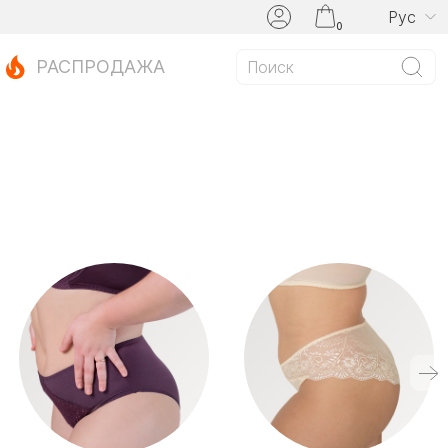
Рус
0
РАСПРОДАЖА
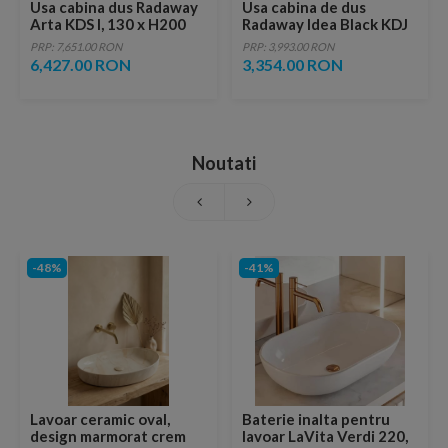
Usa cabina dus Radaway
Usa cabina de dus
Arta KDS I, 130 x H200
Radaway Idea Black KDJ
cm
dreapta 150 x H200.5 cm
PRP: 7,651.00 RON
PRP: 3,993.00 RON
profil negru mat
6,427.00 RON
3,354.00 RON
Noutati
-48%
-41%
Lavoar ceramic oval,
Baterie inalta pentru
design marmorat crem
lavoar LaVita Verdi 220,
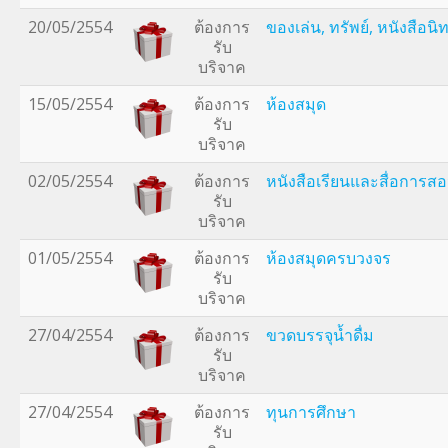
20/05/2554
ต้องการ
ของเล่น, ทรัพย์, หนังสือนิ
รับ
บริจาค
15/05/2554
ต้องการ
ห้องสมุด
รับ
บริจาค
02/05/2554
ต้องการ
หนังสือเรียนและสื่อการส
รับ
บริจาค
01/05/2554
ต้องการ
ห้องสมุดครบวงจร
รับ
บริจาค
27/04/2554
ต้องการ
ขวดบรรจุน้ำดื่ม
รับ
บริจาค
27/04/2554
ต้องการ
ทุนการศึกษา
รับ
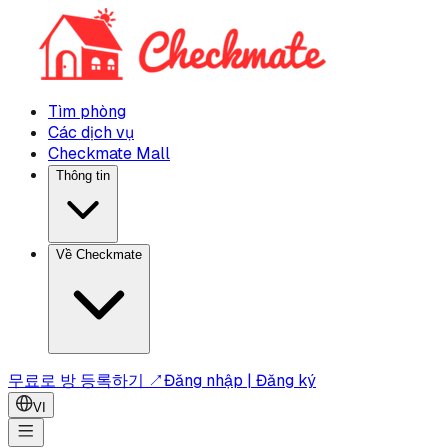
Tìm phòng
Các dịch vụ
Checkmate Mall
Thông tin
Về Checkmate
무료로 방 등록하기 ↗
Đăng nhập | Đăng ký
VI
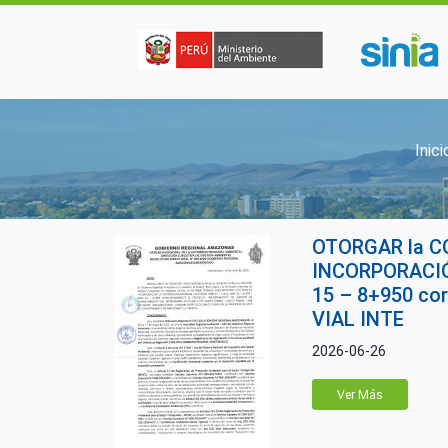
Pasar al contenido principal
So
Inici
OTORGAR la C
INCORPORACIÓ
15 – 8+950 co
VIAL INTE
2026-06-26
Ver Más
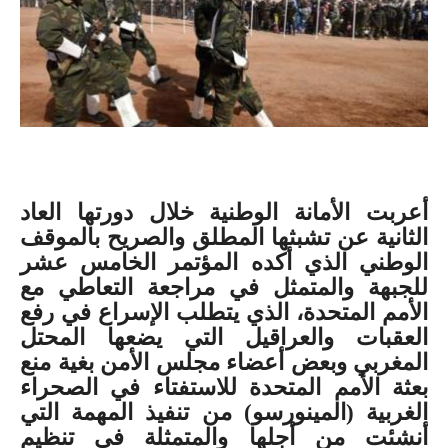
أعربت الأمانة الوطنية خلال دورتها العاد
الثانية عن تشبثها المطلق والصريح بالموقف
الوطني الذي أكده المؤتمر الخامس عشر
للجبهة والمتمثل في مراجعة التعاطي مع
الأمم المتحدة، الذي يتطلب الإسراع في رفع
العقبات والعراقيل التي يضعها المحتل
المغربي وبعض أعضاء مجلس الأمن بغية منع
بعثة الأمم المتحدة للاستفتاء في الصحراء
الغربية (المينورسو) من تنفيذ المهمة التي
أنشئت من أجلها والمتمثلة في تنظيم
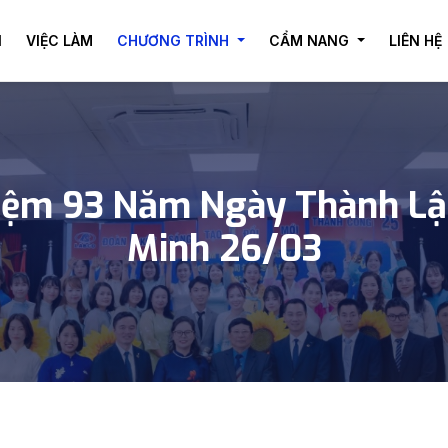
I
VIỆC LÀM
CHƯƠNG TRÌNH
CẨM NANG
LIÊN HỆ
iệm 93 Năm Ngày Thành Lậ
Minh 26/03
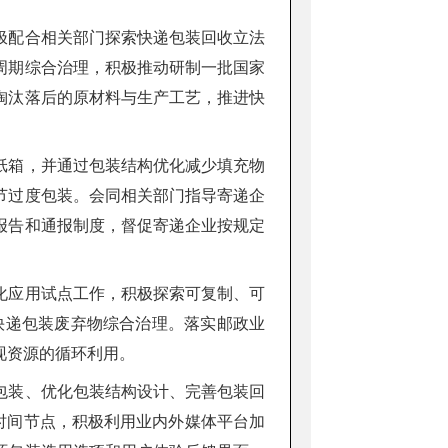
极配合相关部门探索快递包装回收立法
周期综合治理，积极推动研制一批国家
淘汰落后的原材料与生产工艺，推进快
纸箱，并通过包装结构优化减少填充物
节过度包装。会同相关部门指导寄递企
报告和通报制度，督促寄递企业按规定
化应用试点工作，积极探索可复制、可
进快递包装废弃物综合治理。落实邮政业
现资源的循环利用。
包装、优化包装结构设计、完善包装回
等时间节点，积极利用业内外媒体平台加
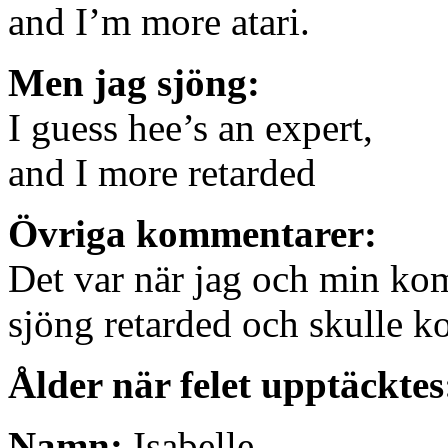
and I’m more atari.
Men jag sjöng:
I guess hee’s an expert,
and I more retarded
Övriga kommentarer:
Det var när jag och min komp
sjöng retarded och skulle ko
Ålder när felet upptäcktes
Namn:
Isabelle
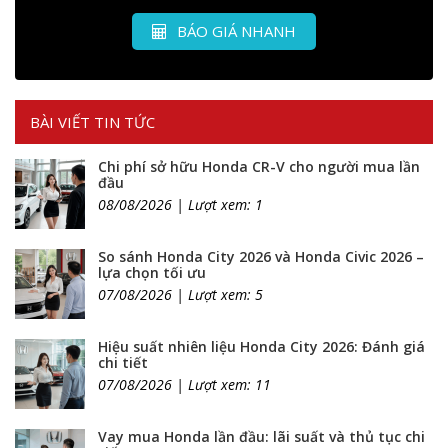
BÁO GIÁ NHANH
BÀI VIẾT TIN TỨC
Chi phí sở hữu Honda CR-V cho người mua lần
đầu
08/08/2026 | Lượt xem: 1
So sánh Honda City 2026 và Honda Civic 2026 –
lựa chọn tối ưu
07/08/2026 | Lượt xem: 5
Hiệu suất nhiên liệu Honda City 2026: Đánh giá
chi tiết
07/08/2026 | Lượt xem: 11
Vay mua Honda lần đầu: lãi suất và thủ tục chi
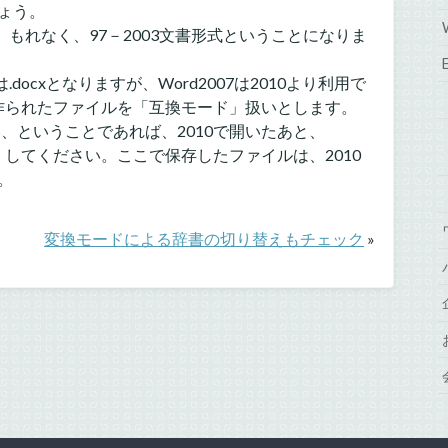
ょう。
で、もれなく、97－2003文書形式ということになりま
docxとなりますが、Word2007は2010より利用で
7で作られたファイルを「互換モード」扱いとします。
い、ということであれば、2010で開いたあと、
」してください。ここで保存したファイルは、2010
。
変換モードによる辞書の切り替えもチェック
»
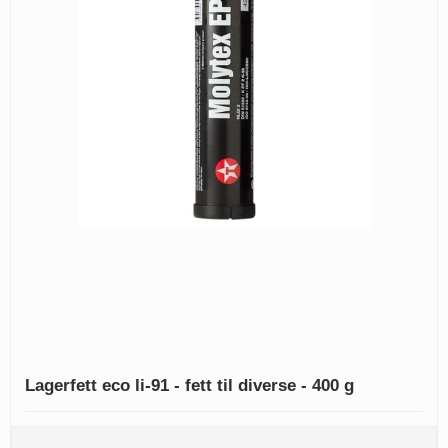
Lagerfett eco li-91 - fett til diverse - 400 g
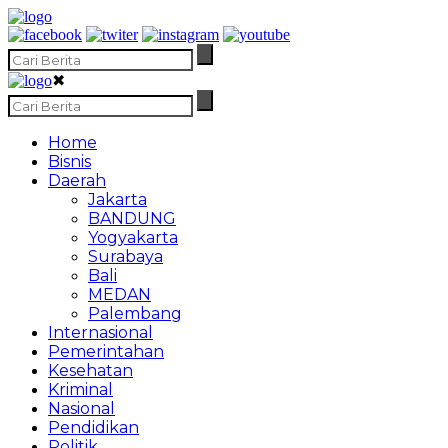
✖
Home
Bisnis
Daerah
Jakarta
BANDUNG
Yogyakarta
Surabaya
Bali
MEDAN
Palembang
Internasional
Pemerintahan
Kesehatan
Kriminal
Nasional
Pendidikan
Politik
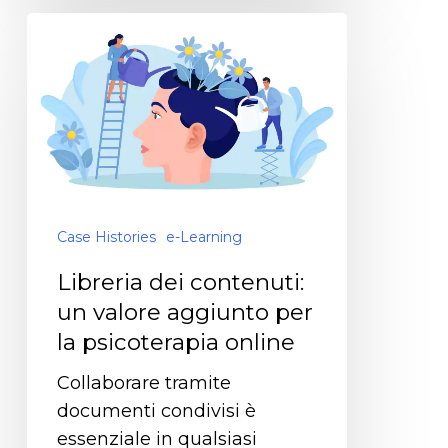
Case Histories
e-Learning
Libreria dei contenuti:
un valore aggiunto per
la psicoterapia online
Collaborare tramite
documenti condivisi è
essenziale in qualsiasi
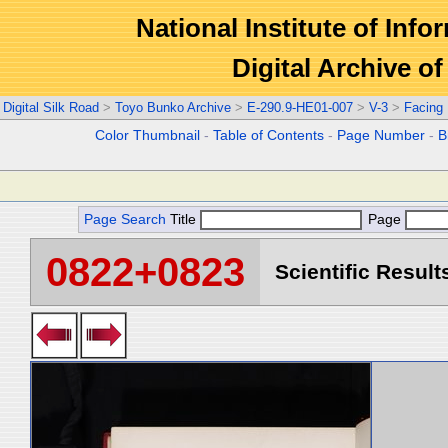
National Institute of Info
Digital Archive 
Digital Silk Road
>
Toyo Bunko Archive
>
E-290.9-HE01-007
>
V-3
>
Facing
Color Thumbnail
-
Table of Contents
-
Page Number
-
B
Page Search
Title
Page
0822+0823
Scientific Result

TASK GOAL: The expected answer is an exact copy of the lines from the one containing "等时间节点，积极利用业内外媒体平台加" through the last line of the entries above, both included, without pictures.

TASK RESPONSE:
等时间节点，积极利用业内外媒体平台加
and I’m more atari.
Men jag sjöng:
I guess hee’s an expert,
and I more retarded
Övriga kommentarer:
Det var när jag och min komp
sjöng retarded och skulle ko
Ålder när felet upptäcktes
Namn:
Isabelle
BÁO GIÁ NHANH
BÀI VIẾT TIN TỨC
Chi phí sở hữu Honda CR-V cho người mua lần
đầu
08/08/2026 | Lượt xem: 1
So sánh Honda City 2026 và Honda Civic 2026 –
lựa chọn tối ưu
07/08/2026 | Lượt xem: 5
Hiệu suất nhiên liệu Honda City 2026: Đánh giá
chi tiết
07/08/2026 | Lượt xem: 11
Vay mua Honda lần đầu: lãi suất và thủ tục chi
ょう。
で、もれなく、97－2003文書形式ということになりま
docxとなりますが、Word2007は2010より利用で
7で作られたファイルを「互換モード」扱いとします。
い、ということであれば、2010で開いたあと、
」してください。ここで保存したファイルは、2010
。
変換モードによる辞書の切り替えもチェック
»
Lagerfett eco li-91 - fett til diverse - 400 g
✖
Home
Bisnis
Daerah
Jakarta
BANDUNG
Yogyakarta
Surabaya
Bali
MEDAN
Palembang
Internasional
Pemerintahan
Kesehatan
Kriminal
Nasional
Pendidikan
Politik
Case Histories
e-Learning
Libreria dei contenuti:
un valore aggiunto per
la psicoterapia online
Collaborare tramite
documenti condivisi è
essenziale in qualsiasi
National Institute of Info
Digital Archive 
Digital Silk Road
>
Toyo Bunko Archive
>
E-290.9-HE01-007
>
V-3
>
Facing
Color Thumbnail
-
Table of Contents
-
Page Number
-
B
Page Search
Title
Page
0822+0823
Scientific Result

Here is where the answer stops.